> [Task to complete] Within the data below, find the string "Toshiba" and return each line where it occurs.

> [Data]
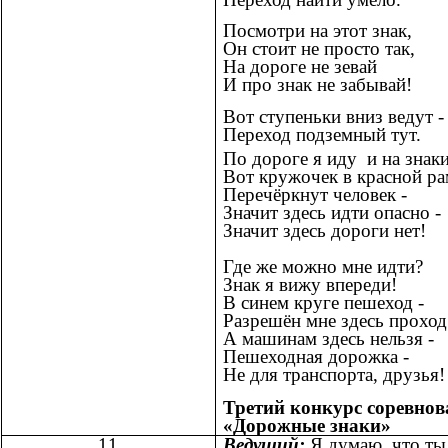
Посмотри на этот знак,
Он стоит не просто так,
На дороге не зевай
И про знак не забывай!
Вот ступеньки вниз ведут -
Переход подземный тут.
По дороге я иду и на знаки
Вот кружочек в красной ра
Перечёркнут человек -
Значит здесь идти опасно -
Значит здесь дороги нет!
Где же можно мне идти?
Знак я вижу впереди!
В синем круге пешеход -
Разрешён мне здесь проход
А машинам здесь нельзя -
Пешеходная дорожка -
Не для транспорта, друзья!
Третий конкурс соревно
«Дорожные знаки»
11
Ведущий:
Я думаю, что ты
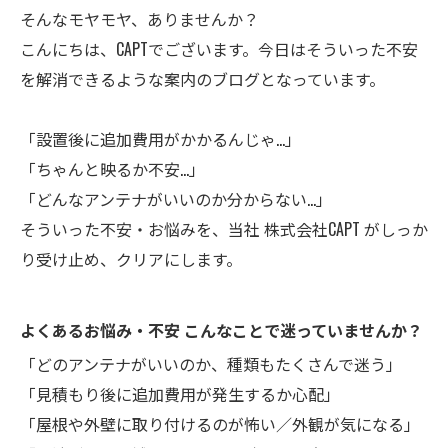
そんなモヤモヤ、ありませんか？
こんにちは、CAPTでございます。今日はそういった不安
を解消できるような案内のブログとなっています。
「設置後に追加費用がかかるんじゃ…」
「ちゃんと映るか不安…」
「どんなアンテナがいいのか分からない…」
そういった不安・お悩みを、当社 株式会社CAPT がしっか
り受け止め、クリアにします。
よくあるお悩み・不安 こんなことで迷っていませんか？
「どのアンテナがいいのか、種類もたくさんで迷う」
「見積もり後に追加費用が発生するか心配」
「屋根や外壁に取り付けるのが怖い／外観が気になる」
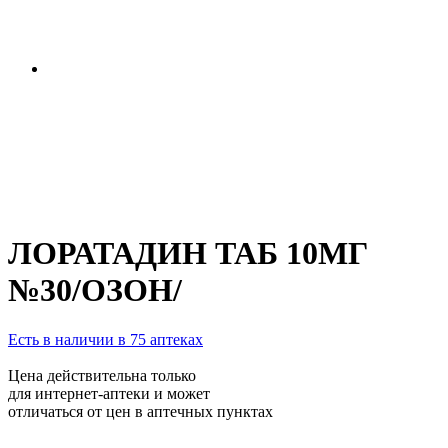
ЛОРАТАДИН ТАБ 10МГ
№30/ОЗОН/
Есть в наличии в 75 аптеках
Цена действительна только
для интернет-аптеки и может
отличаться от цен в аптечных пунктах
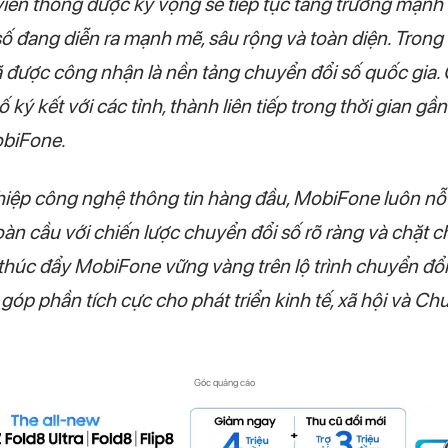
iễn thông được kỳ vọng sẽ tiếp tục tăng trưởng mạn
số đang diễn ra mạnh mẽ, sâu rộng và toàn diện. Trong 
được công nhận là nền tảng chuyển đổi số quốc gia.
ký kết với các tỉnh, thành liên tiếp trong thời gian gần
obiFone.
iệp công nghệ thông tin hàng đầu, MobiFone luôn nỗ
oàn cầu với chiến lược chuyển đổi số rõ ràng và chặt 
 thúc đẩy MobiFone vững vàng trên lộ trình chuyển đổi
 góp phần tích cực cho phát triển kinh tế, xã hội và C
Góc quảng cáo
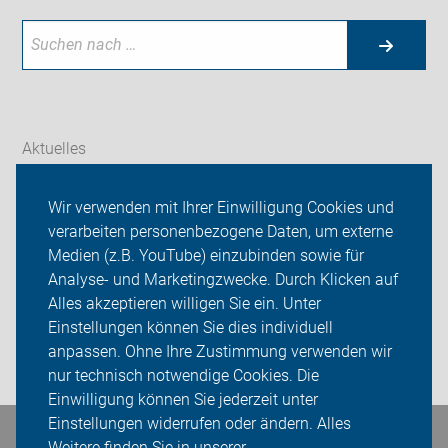
Aktuelles
Themen
Wir verwenden mit Ihrer Einwilligung Cookies und
verarbeiten personenbezogene Daten, um externe
Galerien
Medien (z.B. YouTube) einzubinden sowie für
Analyse- und Marketingzwecke. Durch Klicken auf
ADFC OG Diepholz
Alles akzeptieren willigen Sie ein. Unter
Sei dabei
Einstellungen können Sie dies individuell
anpassen. Ohne Ihre Zustimmung verwenden wir
Login
nur technisch notwendige Cookies. Die
Einwilligung können Sie jederzeit unter
Einstellungen widerrufen oder ändern. Alles
Weitere finden Sie in unserer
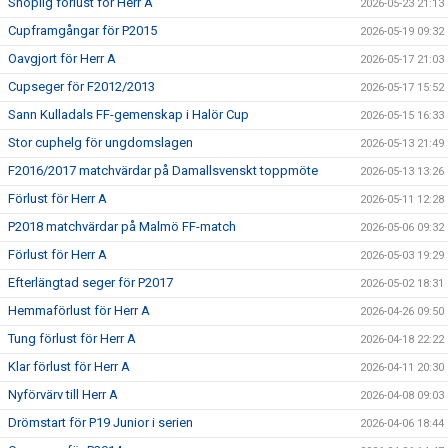
Snöplig förlust för Herr A
2026-05-23 21:13
Cupframgångar för P2015
2026-05-19 09:32
Oavgjort för Herr A
2026-05-17 21:03
Cupseger för F2012/2013
2026-05-17 15:52
Sann Kulladals FF-gemenskap i Halör Cup
2026-05-15 16:33
Stor cuphelg för ungdomslagen
2026-05-13 21:49
F2016/2017 matchvärdar på Damallsvenskt toppmöte
2026-05-13 13:26
Förlust för Herr A
2026-05-11 12:28
P2018 matchvärdar på Malmö FF-match
2026-05-06 09:32
Förlust för Herr A
2026-05-03 19:29
Efterlängtad seger för P2017
2026-05-02 18:31
Hemmaförlust för Herr A
2026-04-26 09:50
Tung förlust för Herr A
2026-04-18 22:22
Klar förlust för Herr A
2026-04-11 20:30
Nyförvärv till Herr A
2026-04-08 09:03
Drömstart för P19 Junior i serien
2026-04-06 18:44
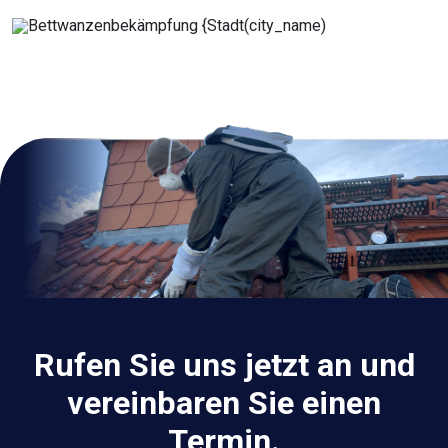
Rufen Sie uns jetzt an und
vereinbaren Sie einen
Termin.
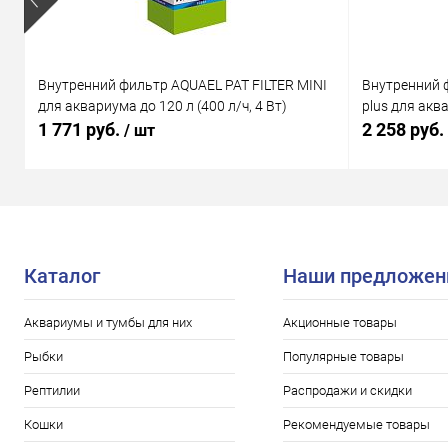
Внутренний фильтр AQUAEL PAT FILTER MINI
Внутренний 
для аквариума до 120 л (400 л/ч, 4 Вт)
plus для аква
1 771 руб.
2 258 руб.
/ шт
Каталог
Наши предложен
Аквариумы и тумбы для них
Акционные товары
Рыбки
Популярные товары
Рептилии
Распродажи и скидки
Кошки
Рекомендуемые товары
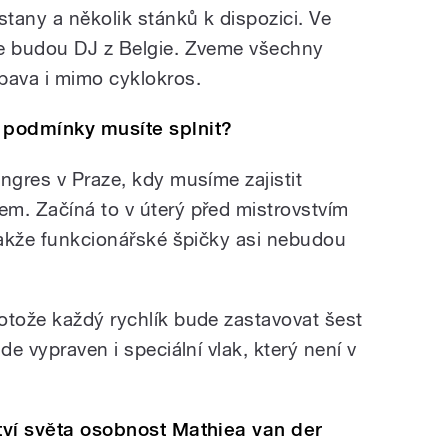
stany a několik stánků k dispozici. Ve
de budou DJ z Belgie. Zveme všechny
bava i mimo cyklokros.
 podmínky musíte splnit?
ngres v Praze, kdy musíme zajistit
m. Začíná to v úterý před mistrovstvím
 takže funkcionářské špičky asi nebudou
otože každý rychlík bude zastavovat šest
de vypraven i speciální vlak, který není v
ství světa osobnost Mathiea van der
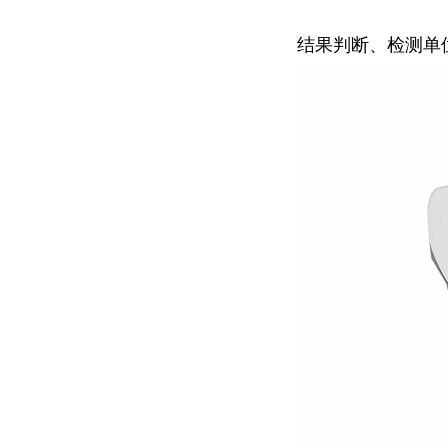
结果判断、检测单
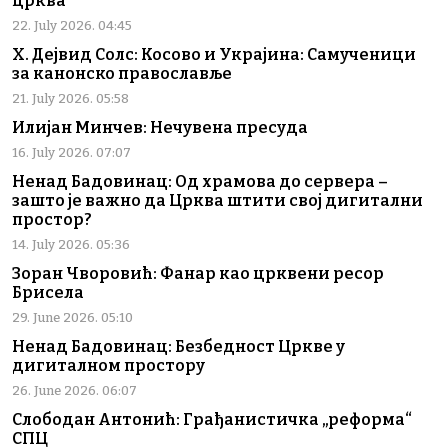
црква
22. July 2026. 04:45
Х. Дејвид Солс: Косово и Украјина: Самученици
за канонско православље
21. July 2026. 05:58
Илијан Минчев: Нечувена пресуда
16. July 2026. 07:07
Ненад Бадовинац: Од храмова до сервера –
зашто је важно да Црква штити свој дигитални
простор?
14. July 2026. 05:36
Зоран Чворовић: Фанар као црквени ресор
Брисела
29. June 2026. 05:10
Ненад Бадовинац: Безбедност Цркве у
дигиталном простору
26. June 2026. 06:07
Слободан Антонић: Грађанистичка „реформа“
СПЦ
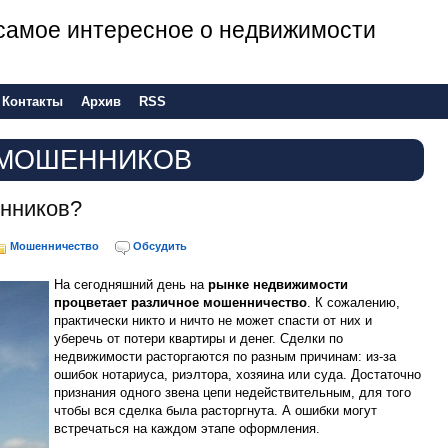
е самое интересное о недвижимости
Контакты
Архив
RSS
 МОШЕННИКОВ
енников?
Мошенничество
Обсудить
На сегодняшний день на
рынке недвижимости
процветает различное мошенничество
. К сожалению,
практически никто и ничто не может спасти от них и
уберечь от потери квартиры и денег. Сделки по
недвижимости расторгаются по разным причинам: из-за
ошибок нотариуса, риэлтора, хозяина или суда. Достаточно
признания одного звена цепи недействительным, для того
чтобы вся сделка была расторгнута. А ошибки могут
встречаться на каждом этапе оформления.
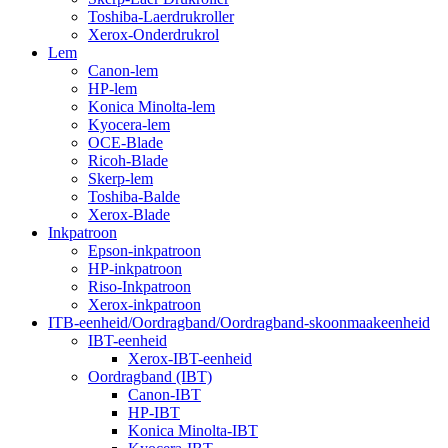
Toshiba-Laerdrukroller
Xerox-Onderdrukrol
Lem
Canon-lem
HP-lem
Konica Minolta-lem
Kyocera-lem
OCE-Blade
Ricoh-Blade
Skerp-lem
Toshiba-Balde
Xerox-Blade
Inkpatroon
Epson-inkpatroon
HP-inkpatroon
Riso-Inkpatroon
Xerox-inkpatroon
ITB-eenheid/Oordragband/Oordragband-skoonmaakeenheid
IBT-eenheid
Xerox-IBT-eenheid
Oordragband (IBT)
Canon-IBT
HP-IBT
Konica Minolta-IBT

> [Task answer]
Toshiba-Laerdrukroller
Toshiba-Balde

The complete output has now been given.